The problem: The records below are to be copied exactly, with every picture left out.
START Information shown
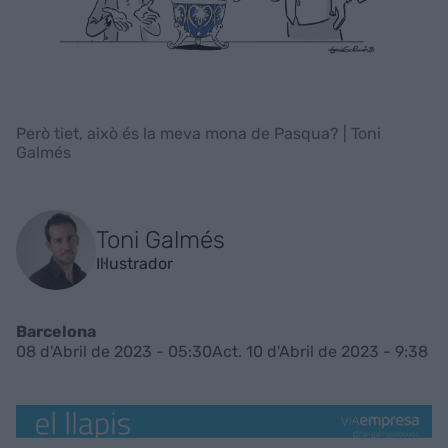
Però tiet, això és la meva mona de Pasqua? | Toni
Galmés
Toni Galmés
Il·lustrador
Barcelona
08 d'Abril de 2023 - 05:30
Act. 10 d'Abril de 2023 - 9:38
END Information shown
Reply:
Però tiet, això és la meva mona de Pasqua? | Toni
Galmés
Toni Galmés
Il·lustrador
Barcelona
08 d'Abril de 2023 - 05:30
Act. 10 d'Abril de 2023 - 9:38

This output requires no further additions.